Welsh health and social services minister, Vaughan Gething, will today introduce the Health and Social Care (Quality and Engagement) (Wales) Bill to the National Assembly for Wales.
“We need to ensure quality is further embedded in the context of an open and learning culture”
Vaughan Gething
The bill aims to improve quality and public engagement in health and social care services across Wales, and promises to embed a “system-wide” approach to quality in health for future generations.
It will reframe and broaden the existing duty of quality on NHS bodies in Wales and will place an overarching duty on ministers in relation to their health service functions. This is to ensure that when they make a decision they actively consider if it secures improvement in quality and outcome
Also, under the new legislation, a duty of candour will be placed on NHS organisations in Wales to further ensure they are open and honest with patients and service users when things go wrong.

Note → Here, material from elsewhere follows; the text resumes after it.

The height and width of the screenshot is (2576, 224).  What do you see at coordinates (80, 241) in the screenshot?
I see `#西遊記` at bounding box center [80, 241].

As part of this, the bill will support a culture of “openness, transparency and candour” that is widely associated with good quality care.
In addition, the bill signals the end of the current Community Health Councils, which will be replaced by a new independent citizen body to represent the voice of the public and provide complaints advise and assistance.
Meanwhile, the new bill aims to strengthen leadership and governance arrangements for NHS trusts, by introducing a formal vice chair role for each trust board.
‘Real time’ monitoring of HCAIs in Welsh hospitals
Mr Gething said: “In Wales, we are fortunate to enjoy some of the best health and social care services, provided by committed and compassionate staff at all levels.
“But we need to ensure quality is further embedded in the context of an open and learning culture, which listens to all voices in driving forward improvement,” he said.
“This bill reinforces key priorities within our plan for health and social care, A Healthier Wales, which outlines how quality will be key to making the health and social care system in Wales both fit for the future and one which achieves value,” he added.
The bill will now begin its scrutiny process at the National Assembly for Wales and, if passed, will become law in summer 2020.
A statutory duty of candour was introduced for NHS organsiations in England in November 2014 and was subsequently extended to all health and care providers in April 2015.
At the time, the Care Quality Commission described it as an “important step towards ensuring the open, honest and transparent culture that was lacking at Mid Staffordshire NHS Foundation Trust”.
Scotland followed suit with a bill in 2016, which meant healthcare organisations there became subject to a statutory duty of candour from 1 April 2018.
UK nurses and midwives are also subject to a professional duty of candour on individuals, which is set out in guidance by the Nursing and Midwifery Council.
It states that every healthcare professional must be “open and honest” with patients when something that goes wrong with their treatment or care causes, or has the potential to cause, harm or distress.